(Saved data entries)
****************************************

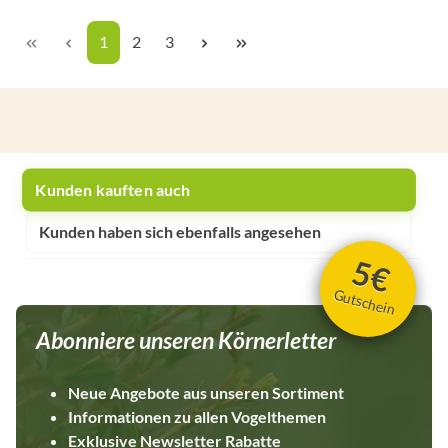
Seite
Seite
Seite
1
2
3
Kunden kauften auch
Kunden haben sich ebenfalls angesehen
5€
Gutschein
Abonniere unseren Körnerletter
Neue Angebote aus unseren Sortiment
Informationen zu allen Vogelthemen
Exklusive Newsletter Rabatte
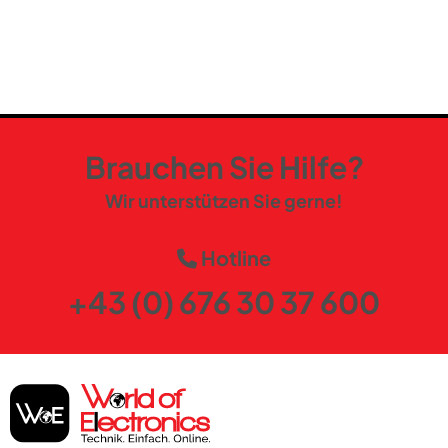
Brauchen Sie Hilfe?
Wir unterstützen Sie gerne!
Hotline
+43 (0) 676 30 37 600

****************************************

*Action item*.
What is the exact wording of the lines from the one bearing "Neue Angebote aus unseren Sortiment" through the final line of the records above? Write it out without the pictures.

*Problem solution*.
Neue Angebote aus unseren Sortiment
Informationen zu allen Vogelthemen
Exklusive Newsletter Rabatte
Brauchen Sie Hilfe?
Wir unterstützen Sie gerne!
Hotline
+43 (0) 676 30 37 600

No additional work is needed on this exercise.